* ACTION ITEM *
Take every line from the entries below that includes the word "will" and copy it.

* DATA FOR REVIEW *
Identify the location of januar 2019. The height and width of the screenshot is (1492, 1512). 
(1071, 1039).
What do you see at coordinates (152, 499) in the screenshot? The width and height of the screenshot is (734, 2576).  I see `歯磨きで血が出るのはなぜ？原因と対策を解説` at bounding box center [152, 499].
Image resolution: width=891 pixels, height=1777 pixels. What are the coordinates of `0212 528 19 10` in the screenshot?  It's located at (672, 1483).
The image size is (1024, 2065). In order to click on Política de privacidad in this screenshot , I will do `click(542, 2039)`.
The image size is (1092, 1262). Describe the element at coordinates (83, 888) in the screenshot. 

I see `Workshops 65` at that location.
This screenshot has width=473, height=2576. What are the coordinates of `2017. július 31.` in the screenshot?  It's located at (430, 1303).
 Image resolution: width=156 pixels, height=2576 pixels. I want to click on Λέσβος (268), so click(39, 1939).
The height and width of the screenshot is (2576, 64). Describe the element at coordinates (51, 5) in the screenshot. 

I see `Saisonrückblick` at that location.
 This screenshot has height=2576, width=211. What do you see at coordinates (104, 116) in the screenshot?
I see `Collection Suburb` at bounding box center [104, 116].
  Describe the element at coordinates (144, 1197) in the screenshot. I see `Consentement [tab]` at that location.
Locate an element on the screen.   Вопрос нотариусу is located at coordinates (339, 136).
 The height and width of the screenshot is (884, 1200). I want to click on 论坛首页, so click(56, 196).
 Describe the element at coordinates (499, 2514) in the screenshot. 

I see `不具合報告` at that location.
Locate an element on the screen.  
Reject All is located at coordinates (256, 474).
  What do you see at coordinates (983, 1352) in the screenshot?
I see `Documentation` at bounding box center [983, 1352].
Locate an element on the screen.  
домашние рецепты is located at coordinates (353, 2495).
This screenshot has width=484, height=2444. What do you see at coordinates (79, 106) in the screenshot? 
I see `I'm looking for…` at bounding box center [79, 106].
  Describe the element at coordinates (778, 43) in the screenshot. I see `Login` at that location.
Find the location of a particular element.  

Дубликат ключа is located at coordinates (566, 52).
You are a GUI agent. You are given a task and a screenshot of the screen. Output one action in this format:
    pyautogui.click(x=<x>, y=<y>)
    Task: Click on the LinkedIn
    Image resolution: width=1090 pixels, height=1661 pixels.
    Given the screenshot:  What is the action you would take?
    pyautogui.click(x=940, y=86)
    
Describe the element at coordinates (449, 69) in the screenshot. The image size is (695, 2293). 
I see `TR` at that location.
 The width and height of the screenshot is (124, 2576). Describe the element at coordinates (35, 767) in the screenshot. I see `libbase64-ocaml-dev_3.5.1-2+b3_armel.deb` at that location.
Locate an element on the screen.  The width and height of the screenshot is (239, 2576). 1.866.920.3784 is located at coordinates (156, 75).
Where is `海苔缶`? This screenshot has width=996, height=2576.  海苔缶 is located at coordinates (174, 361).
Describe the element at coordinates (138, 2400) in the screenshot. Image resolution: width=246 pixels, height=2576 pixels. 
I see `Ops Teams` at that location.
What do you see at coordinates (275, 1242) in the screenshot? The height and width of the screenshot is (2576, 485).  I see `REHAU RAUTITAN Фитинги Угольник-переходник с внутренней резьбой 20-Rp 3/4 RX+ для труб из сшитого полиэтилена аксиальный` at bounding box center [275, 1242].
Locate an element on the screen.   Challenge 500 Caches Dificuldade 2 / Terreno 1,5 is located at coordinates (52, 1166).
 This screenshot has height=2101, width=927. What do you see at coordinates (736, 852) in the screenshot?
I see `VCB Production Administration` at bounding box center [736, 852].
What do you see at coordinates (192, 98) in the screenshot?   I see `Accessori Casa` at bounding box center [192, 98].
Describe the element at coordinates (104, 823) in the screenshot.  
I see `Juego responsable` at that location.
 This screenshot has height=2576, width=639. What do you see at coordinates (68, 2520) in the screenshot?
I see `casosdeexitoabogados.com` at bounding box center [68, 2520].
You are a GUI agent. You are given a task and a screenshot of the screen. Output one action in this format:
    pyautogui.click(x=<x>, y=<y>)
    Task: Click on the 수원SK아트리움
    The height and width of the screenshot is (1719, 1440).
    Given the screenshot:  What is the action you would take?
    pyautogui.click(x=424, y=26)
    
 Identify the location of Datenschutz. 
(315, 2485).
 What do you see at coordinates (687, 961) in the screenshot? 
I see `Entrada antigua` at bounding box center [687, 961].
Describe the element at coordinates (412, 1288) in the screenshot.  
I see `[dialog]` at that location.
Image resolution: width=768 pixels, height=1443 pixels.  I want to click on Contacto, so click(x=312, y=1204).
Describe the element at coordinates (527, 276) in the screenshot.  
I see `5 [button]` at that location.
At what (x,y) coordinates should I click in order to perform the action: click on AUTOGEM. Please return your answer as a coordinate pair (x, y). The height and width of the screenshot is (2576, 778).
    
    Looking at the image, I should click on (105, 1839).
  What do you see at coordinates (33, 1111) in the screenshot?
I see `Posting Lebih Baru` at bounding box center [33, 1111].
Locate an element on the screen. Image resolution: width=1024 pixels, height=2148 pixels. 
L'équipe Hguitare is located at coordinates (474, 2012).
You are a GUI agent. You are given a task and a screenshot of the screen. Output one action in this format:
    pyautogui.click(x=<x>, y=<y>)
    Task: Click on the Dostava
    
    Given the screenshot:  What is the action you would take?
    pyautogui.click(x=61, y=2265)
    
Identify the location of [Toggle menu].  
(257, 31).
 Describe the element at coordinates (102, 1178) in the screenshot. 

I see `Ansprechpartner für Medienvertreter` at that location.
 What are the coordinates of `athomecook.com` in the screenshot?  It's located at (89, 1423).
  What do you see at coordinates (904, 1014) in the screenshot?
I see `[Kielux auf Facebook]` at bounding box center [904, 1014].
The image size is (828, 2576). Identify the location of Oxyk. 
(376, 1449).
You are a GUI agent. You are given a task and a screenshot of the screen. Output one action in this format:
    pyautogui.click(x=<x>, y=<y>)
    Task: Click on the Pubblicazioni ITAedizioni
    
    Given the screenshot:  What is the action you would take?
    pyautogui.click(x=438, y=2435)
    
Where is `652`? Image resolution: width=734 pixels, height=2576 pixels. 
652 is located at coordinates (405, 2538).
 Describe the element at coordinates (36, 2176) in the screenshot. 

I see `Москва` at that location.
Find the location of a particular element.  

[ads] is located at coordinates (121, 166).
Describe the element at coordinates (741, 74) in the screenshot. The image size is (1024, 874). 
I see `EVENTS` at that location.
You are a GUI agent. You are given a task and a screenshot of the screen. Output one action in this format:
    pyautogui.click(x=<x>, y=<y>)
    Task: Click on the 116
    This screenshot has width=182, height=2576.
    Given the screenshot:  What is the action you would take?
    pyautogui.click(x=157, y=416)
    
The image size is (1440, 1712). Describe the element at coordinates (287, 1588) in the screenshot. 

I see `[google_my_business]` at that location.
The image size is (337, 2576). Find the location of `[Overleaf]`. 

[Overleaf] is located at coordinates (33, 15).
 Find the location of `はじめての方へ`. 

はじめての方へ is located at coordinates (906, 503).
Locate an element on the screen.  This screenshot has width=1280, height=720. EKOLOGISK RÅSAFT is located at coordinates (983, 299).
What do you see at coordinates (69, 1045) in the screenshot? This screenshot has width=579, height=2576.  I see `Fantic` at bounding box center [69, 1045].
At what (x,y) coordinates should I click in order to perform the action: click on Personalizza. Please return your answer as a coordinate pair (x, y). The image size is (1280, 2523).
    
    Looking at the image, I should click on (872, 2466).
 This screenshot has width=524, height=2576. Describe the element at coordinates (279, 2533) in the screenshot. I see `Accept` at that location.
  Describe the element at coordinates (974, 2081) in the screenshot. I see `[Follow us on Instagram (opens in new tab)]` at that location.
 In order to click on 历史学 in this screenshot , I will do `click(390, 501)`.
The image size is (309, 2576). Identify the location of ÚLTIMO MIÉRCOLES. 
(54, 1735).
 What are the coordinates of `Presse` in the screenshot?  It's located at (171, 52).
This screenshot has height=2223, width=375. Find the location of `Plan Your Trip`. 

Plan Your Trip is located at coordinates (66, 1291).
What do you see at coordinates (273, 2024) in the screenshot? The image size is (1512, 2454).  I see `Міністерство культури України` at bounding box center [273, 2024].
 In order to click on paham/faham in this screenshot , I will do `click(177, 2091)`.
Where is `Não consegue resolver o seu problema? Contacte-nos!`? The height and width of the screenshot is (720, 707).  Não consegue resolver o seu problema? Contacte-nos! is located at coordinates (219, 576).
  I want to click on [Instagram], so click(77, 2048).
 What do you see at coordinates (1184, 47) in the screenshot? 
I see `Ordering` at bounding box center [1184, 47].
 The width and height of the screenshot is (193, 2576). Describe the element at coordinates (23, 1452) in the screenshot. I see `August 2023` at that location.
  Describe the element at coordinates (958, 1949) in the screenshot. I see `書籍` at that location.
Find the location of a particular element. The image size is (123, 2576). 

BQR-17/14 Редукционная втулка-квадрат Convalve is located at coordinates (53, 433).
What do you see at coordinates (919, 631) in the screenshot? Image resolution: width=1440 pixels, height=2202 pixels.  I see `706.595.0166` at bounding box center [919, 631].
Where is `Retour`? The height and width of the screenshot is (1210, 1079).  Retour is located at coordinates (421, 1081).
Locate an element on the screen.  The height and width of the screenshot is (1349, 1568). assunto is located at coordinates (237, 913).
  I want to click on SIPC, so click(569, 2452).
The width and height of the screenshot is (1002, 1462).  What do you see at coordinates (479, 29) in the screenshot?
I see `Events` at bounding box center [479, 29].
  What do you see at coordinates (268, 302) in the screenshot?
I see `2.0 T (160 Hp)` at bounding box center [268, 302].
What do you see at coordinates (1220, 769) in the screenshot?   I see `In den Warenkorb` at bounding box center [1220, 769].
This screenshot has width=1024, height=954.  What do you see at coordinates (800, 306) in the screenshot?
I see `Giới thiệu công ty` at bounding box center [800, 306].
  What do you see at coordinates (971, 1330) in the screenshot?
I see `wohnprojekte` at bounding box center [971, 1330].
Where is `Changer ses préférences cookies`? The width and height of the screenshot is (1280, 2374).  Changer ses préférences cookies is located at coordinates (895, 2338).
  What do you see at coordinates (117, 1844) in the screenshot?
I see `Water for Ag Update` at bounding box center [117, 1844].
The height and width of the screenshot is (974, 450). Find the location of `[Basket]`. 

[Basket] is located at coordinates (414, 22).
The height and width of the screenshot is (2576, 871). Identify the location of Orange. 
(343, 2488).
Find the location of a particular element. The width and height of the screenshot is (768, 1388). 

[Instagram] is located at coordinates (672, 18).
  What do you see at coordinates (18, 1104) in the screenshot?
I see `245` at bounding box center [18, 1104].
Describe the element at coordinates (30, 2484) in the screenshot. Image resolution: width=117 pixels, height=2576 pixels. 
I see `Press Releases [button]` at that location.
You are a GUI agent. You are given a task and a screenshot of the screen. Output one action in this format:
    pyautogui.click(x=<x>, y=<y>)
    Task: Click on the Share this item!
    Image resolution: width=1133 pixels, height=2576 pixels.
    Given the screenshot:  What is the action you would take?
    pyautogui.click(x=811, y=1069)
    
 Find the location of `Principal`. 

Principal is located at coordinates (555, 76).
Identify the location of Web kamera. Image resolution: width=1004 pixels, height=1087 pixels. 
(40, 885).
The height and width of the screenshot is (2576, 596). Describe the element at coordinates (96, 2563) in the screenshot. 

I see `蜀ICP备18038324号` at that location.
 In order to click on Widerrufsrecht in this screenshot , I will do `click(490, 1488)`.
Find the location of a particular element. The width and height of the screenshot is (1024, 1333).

* EXERCISE RESPONSE *
The image size is (1024, 2065). In order to click on Política de privacidad in this screenshot , I will do `click(542, 2039)`.
 In order to click on 历史学 in this screenshot , I will do `click(390, 501)`.
 In order to click on paham/faham in this screenshot , I will do `click(177, 2091)`.
 In order to click on Widerrufsrecht in this screenshot , I will do `click(490, 1488)`.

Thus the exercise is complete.